In combination with high-dose diuretics; primary hyperaldosteronism; hyperkalemia; aortic and mitral valve stenosis; hypertrophic obstructive cardiomyopathy (HACMI); patients aged over 75 years.

Side effects

The frequency of adverse reactions was determined according to WHO recommendations: Very common (>1/10); common (>1/100, <1/10); infrequent (>1/1000, <1/100); rare (>1/10 000, <1/1000); very rare (<1/10 000), including individual reports; unspecified frequency (frequency cannot be calculated from available data).

Nervous system disorders: often – dizziness.

Cardiovascular system disorders: infrequent – marked decrease in BP.

Gastrointestinal system: frequently – diarrhea; infrequently – nausea.

Skin and subcutaneous tissue: infrequent – rash, itching; rarely – angioedema.

Muscular system: infrequent – muscle cramps.

Laboratory and instrumental disorders: often – increase of CPK activity; infrequent – increase of creatinine concentration, hyperuricemia.

Others: infrequent – fatigue, peripheral edema.

Description of individual adverse reactions

When concomitant use of Edarbi^® with chlorthalidone, the frequency of adverse reactions – marked decrease in BP and increase in creatinine concentration – increases in frequency of occurrence from “infrequent” to “frequent”.

When concomitant use of Edarbi^® with amlodipine, the incidence of the adverse reaction – peripheral edema – increases from infrequent to frequent, but occurs less frequently than with amlodipine monotherapy.

Rarely, angioedema, which includes edema of the face, lips, and periorbital edema, has been observed.

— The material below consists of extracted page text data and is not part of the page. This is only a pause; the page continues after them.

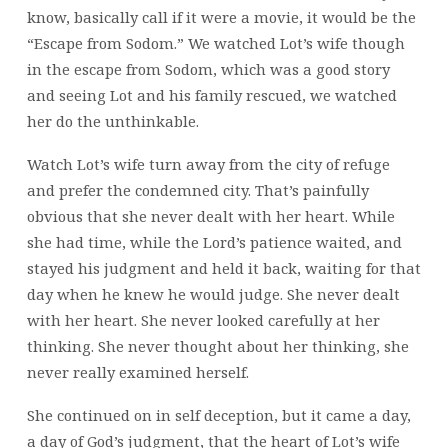
know, basically call if it were a movie, it would be the
“Escape from Sodom.” We watched Lot’s wife though
in the escape from Sodom, which was a good story
and seeing Lot and his family rescued, we watched
her do the unthinkable.
Watch Lot’s wife turn away from the city of refuge
and prefer the condemned city. That’s painfully
obvious that she never dealt with her heart. While
she had time, while the Lord’s patience waited, and
stayed his judgment and held it back, waiting for that
day when he knew he would judge. She never dealt
with her heart. She never looked carefully at her
thinking. She never thought about her thinking, she
never really examined herself.
She continued on in self deception, but it came a day,
a day of God’s judgment, that the heart of Lot’s wife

As with other angiotensin II receptor antagonists and ACE inhibitors, concomitant use of Edarbi^® with diuretics (e.g., chlorthalidone) leads to increased frequency of creatinine concentration. Increased creatinine concentration when concomitant use of Edarbi^® with diuretics is associated with a more pronounced decrease in BP compared to monotherapy with Edarbi^®. Most of these effects were transient or nonprogressive while patients continued therapy. After withdrawal of the drug, most of the increases in creatinine concentrations that did not go away during treatment were reversible. Creatinine concentrations in most patients returned to values at or near baseline.

Treatment with Edarbi^® showed a slight increase in serum uric acid concentration (10.8 μmol/L) compared to placebo (4.3 μmol/L).

As with other RAAS inhibitors, a slight decrease in hemoglobin and hematocrit was observed with Edarbi^® as monotherapy (decreased on average by approximately 3 g/L and 1 vol.%, respectively).

If any of the side effects listed in the instructions worsen, or if the patient notes other side effects not listed in the instructions, this should be reported to the physician.

Overdose

Edarbi^® has been used in adults in doses up to 320 mg/day for 7 days and has been well tolerated.

Symptoms: marked decrease in BP, dizziness.

Treatment: with marked BP decrease, the patient should be transferred to a horizontal position with a low headrest; measures to increase the blood pressure and symptomatic therapy are recommended. Hemodialysis is ineffective.